I guess they changed the python_version_tuple format...

> ======== fixes for pygrtest_common.py
> ver = ".".join(map(str, platform.python_version_tuple()[:2]))

Makes sense...

> ======== sequence_test.py error
> /result/pygr_megatest/src_save/pygr/build/lib.linux-x86_64-2.6/pygr/ 
> seqdb.py:309: DeprecationWarning:
> os.popen2 is deprecated.  Use the subprocess module.
>   ifile,ofile=os.popen2(cmd)

ignore for the moment.  Unfortunately subprocess was only introduced  
in Python 2.4.

>
> Traceback (most recent call last):
>   File "protest.py", line 123, in <module>
>     if do_test(sys.argv[2],sys.argv[3],sys.argv[4]):
>   File "protest.py", line 33, in do_test
>     m()
>   File "/result/pygr_megatest/src_save/pygr/tests/sequence_test.py",  
> line 88, in blast_test
>     minAlignSize=14,pIdentityMin=0.5)
>   File "pygr.cnestedlist.pyx", line 599, in  
> pygr.cnestedlist.NLMSASlice.edges
>   File "pygr.cnestedlist.pyx", line 831, in  
> pygr.cnestedlist.NLMSASlice.groupByIntervals
>   File "pygr.cnestedlist.pyx", line 882, in  
> pygr.cnestedlist.NLMSASlice.filterIvalConservation
> TypeError: 'dict' object doesn't support item deletion

This error message is puzzling.  The Python 2.6 docs explicitly  
support the use of del on a dict object:
"del d[key]
     Remove d[key] from d.
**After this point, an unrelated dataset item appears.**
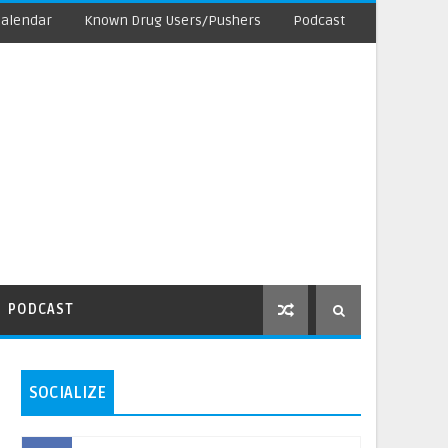
Calendar
Known Drug Users/Pushers
Podcast
PODCAST
SOCIALIZE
Raises a KeyError if key is not in the map."

Also, it's hard to see how all the megatests could pass if such a  
basic language feature were removed in 2.6.  This message sounds like  
a bug to me... but whose bug?  My first guess is that this might be a  
Python 2.6 bug, since it's still quite new...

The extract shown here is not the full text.